Sederbaum rode about two miles to find cell reception and called 911. He suffered deep cuts and tears around his head and throughout his body, Myers said. His cheek was torn open. He was taken Harborview Medical Center in Seattle, where his condition was later upgraded to satisfactory, according to media reports.
First responders from the fire and sheriff’s departments found Brooks in the cougar’s den, with the cougar on top of him, Abbott said. One of the deputies fired a shot, scaring the animal away. Officers with the Washington Department of Fish and Wildlife used hounds to track the cougar, which they found behind a tree 80 feet away, Abbott said.
Brooks was brutally mauled, Myers said.
Friends said Brooks was an avid cyclist who moved from Boston to Seattle not long ago and immediately fell in love with the outdoors. Tyler Gillies said Brooks had been leading cycling trips in the past year to the remote area where the attack occurred.

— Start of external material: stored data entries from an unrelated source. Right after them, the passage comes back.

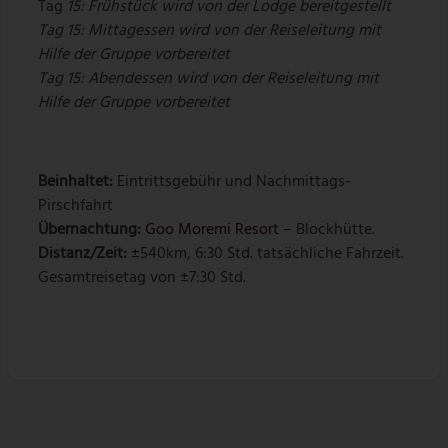
Tag
15: Frühstück wird von der Lodge bereitgestellt
Tag 15: Mittagessen wird von der Reiseleitung mit
Hilfe der Gruppe vorbereitet
Tag 15: Abendessen wird von der Reiseleitung mit
Hilfe der Gruppe vorbereitet
Beinhaltet:
Eintrittsgebühr und Nachmittags-
Pirschfahrt
Übernachtung:
Goo Moremi Resort
– Blockhütte.
Distanz/Zeit:
±540km, 6:30 Std. tatsächliche Fahrzeit.
Gesamtreisetag von ±7:30 Std.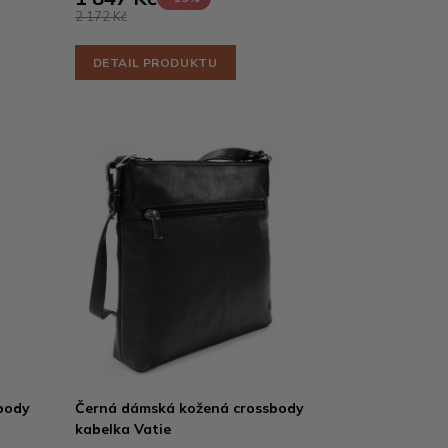
2 172 Kč
DETAIL PRODUKTU
body
Černá dámská kožená crossbody
kabelka Vatie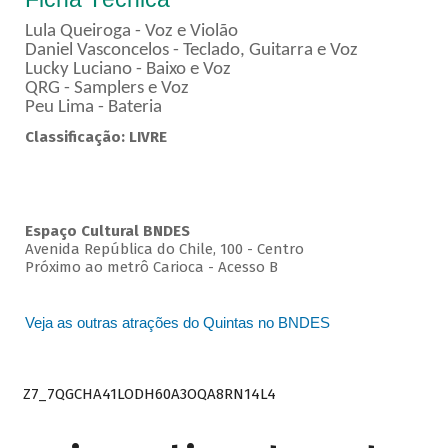
Lula Queiroga - Voz e Violão
Daniel Vasconcelos - Teclado, Guitarra e Voz
Lucky Luciano - Baixo e Voz
QRG - Samplers e Voz
Peu Lima - Bateria
Classificação: LIVRE
Espaço Cultural BNDES
Avenida República do Chile, 100 - Centro
Próximo ao metrô Carioca - Acesso B
Veja as outras atrações do Quintas no BNDES
Z7_7QGCHA41LODH60A3OQA8RN14L4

“I have so many friends that ride out there all the time,” Gillies told KIRO. “I do the same thing myself. It is a perfectly safe and wonderful thing to do. And S.J. was in the wrong place at the wrong time, and I’m just crushed.”

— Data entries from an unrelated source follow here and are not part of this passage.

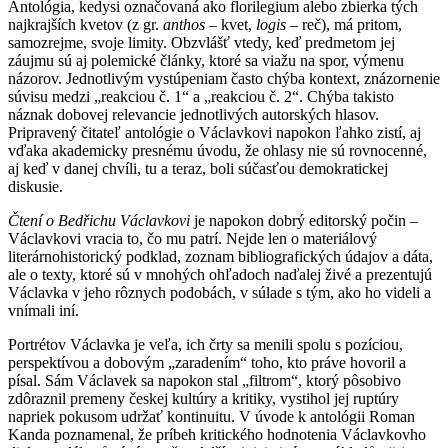
Antológia, kedysi označovaná ako florilegium alebo zbierka tých
najkrajších kvetov (z gr.
anthos
– kvet,
logis
– reč), má pritom,
samozrejme, svoje limity. Obzvlášť vtedy, keď predmetom jej
záujmu sú aj polemické články, ktoré sa viažu na spor, výmenu
názorov. Jednotlivým vystúpeniam často chýba kontext, znázornenie
súvisu medzi „reakciou č. 1“ a „reakciou č. 2“. Chýba takisto
náznak dobovej relevancie jednotlivých autorských hlasov.
Pripravený čitateľ antológie o Václavkovi napokon ľahko zistí, aj
vďaka akademicky presnému úvodu, že ohlasy nie sú rovnocenné,
aj keď v danej chvíli, tu a teraz, boli súčasťou demokratickej
diskusie.
Čtení o Bedřichu Václavkovi
je napokon dobrý editorský počin –
Václavkovi vracia to, čo mu patrí. Nejde len o materiálový
literárnohistorický podklad, zoznam bibliografických údajov a dáta,
ale o texty, ktoré sú v mnohých ohľadoch naďalej živé a prezentujú
Václavka v jeho rôznych podobách, v súlade s tým, ako ho videli a
vnímali iní.
Portrétov Václavka je veľa, ich črty sa menili spolu s pozíciou,
perspektívou a dobovým „zaradením“ toho, kto práve hovoril a
písal. Sám Václavek sa napokon stal „filtrom“, ktorý pôsobivo
zdôraznil premeny českej kultúry a kritiky, vystihol jej ruptúry
napriek pokusom udržať kontinuitu. V úvode k antológii Roman
Kanda poznamenal, že príbeh kritického hodnotenia Václavkovho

Tom Fucoloro, a writer for Seattle Bike Blog, said Brooks had created a local bike community in which women, transgender people and others can feel welcome.
“A lot of women, especially women of color, would go into bike shops and have a bad experience,” Brooks told Fucoloro in an article published last year. “And that bad experience means even though someone might bike to get around, a bad bike shop experience might dissuade them from learning more.”
Myers said the mountainous, wooded area where Brooks and Sederbaum were attacked is home to many cougars. Statewide, there are about 2,000 cougars living in the wild. But attacks are extremely rare.
About 120 attacks, 25 of which were fatal, have been reported in the United States and Canada in the past 100 years.
However, attacks involving cougars, also known as mountain lions, have been increasingly common in the past 20 years. In Washington state, for example, seven of all reported attacks occurred during the 1990s. Myers said one possible reason for the uptick is humans’ encroachment of wildlife.
“Human population has moved to rural areas and started to develop and became in contact with wildlife more often,” Myers said. “That might be one of the reasons. In this time frame, people have certainly been pushing into wilder and wilder areas.”
If you encounter a cougar, don’t run — because the animal’s instinct is to chase. Instead, authorities advise people to never take their eyes off the animal and to try to appear larger and more intimidating. Shout, wave your arms and throw rocks, anything to let the animal know you are a threat and not prey.
“If the cougar attacks, fight back aggressively and try to stay on your feet,” according to the Washington Department of Fish and Wildlife. “Cougars have been driven away by people who fought back.”